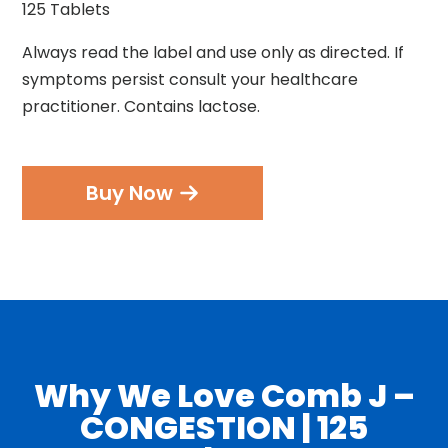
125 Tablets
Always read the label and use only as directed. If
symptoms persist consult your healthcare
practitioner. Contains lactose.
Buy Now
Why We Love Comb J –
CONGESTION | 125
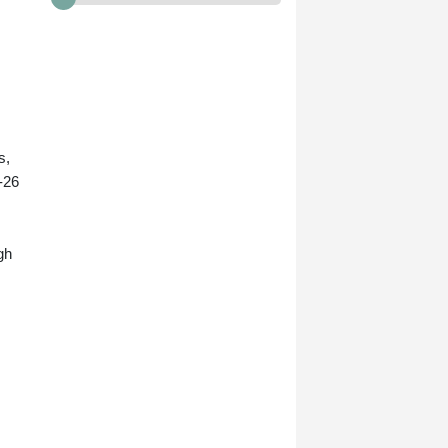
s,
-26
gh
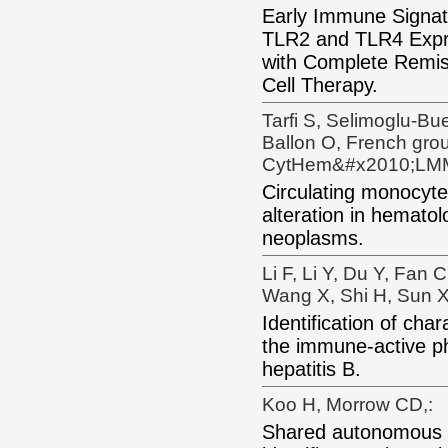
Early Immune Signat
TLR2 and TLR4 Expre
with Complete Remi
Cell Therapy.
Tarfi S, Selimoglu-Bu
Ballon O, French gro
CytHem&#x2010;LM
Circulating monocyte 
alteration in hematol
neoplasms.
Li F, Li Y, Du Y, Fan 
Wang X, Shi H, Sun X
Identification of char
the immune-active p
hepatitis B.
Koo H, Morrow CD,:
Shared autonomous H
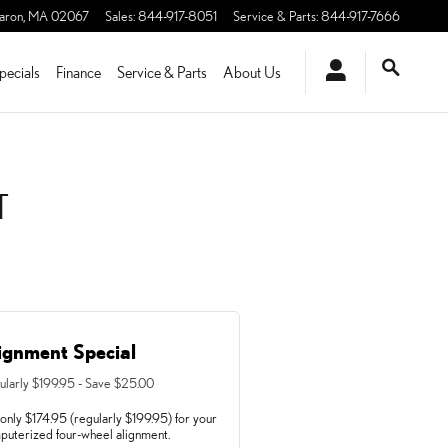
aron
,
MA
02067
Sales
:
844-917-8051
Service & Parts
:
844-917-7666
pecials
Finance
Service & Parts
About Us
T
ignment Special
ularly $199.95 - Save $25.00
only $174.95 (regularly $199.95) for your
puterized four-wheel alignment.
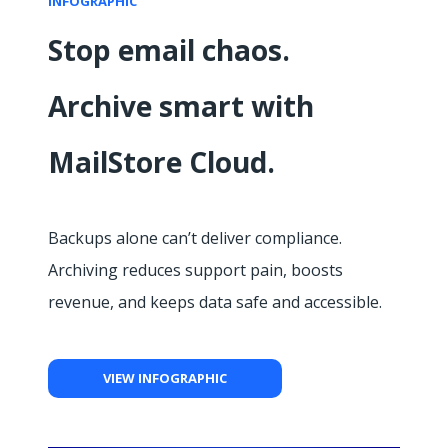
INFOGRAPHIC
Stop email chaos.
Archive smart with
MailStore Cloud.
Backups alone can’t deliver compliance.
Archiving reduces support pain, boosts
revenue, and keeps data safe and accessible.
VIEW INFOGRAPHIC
════
Problem details – Output only the lines running from the one containing "ularly $199.95 - Save $25.00" to the end of the records, inclusive and exact; skip the pictures.

Result –
ularly $199.95 - Save $25.00
only $174.95 (regularly $199.95) for your
puterized four-wheel alignment.
INFOGRAPHIC
Stop email chaos.
Archive smart with
MailStore Cloud.
Backups alone can’t deliver compliance.
Archiving reduces support pain, boosts
revenue, and keeps data safe and accessible.
VIEW INFOGRAPHIC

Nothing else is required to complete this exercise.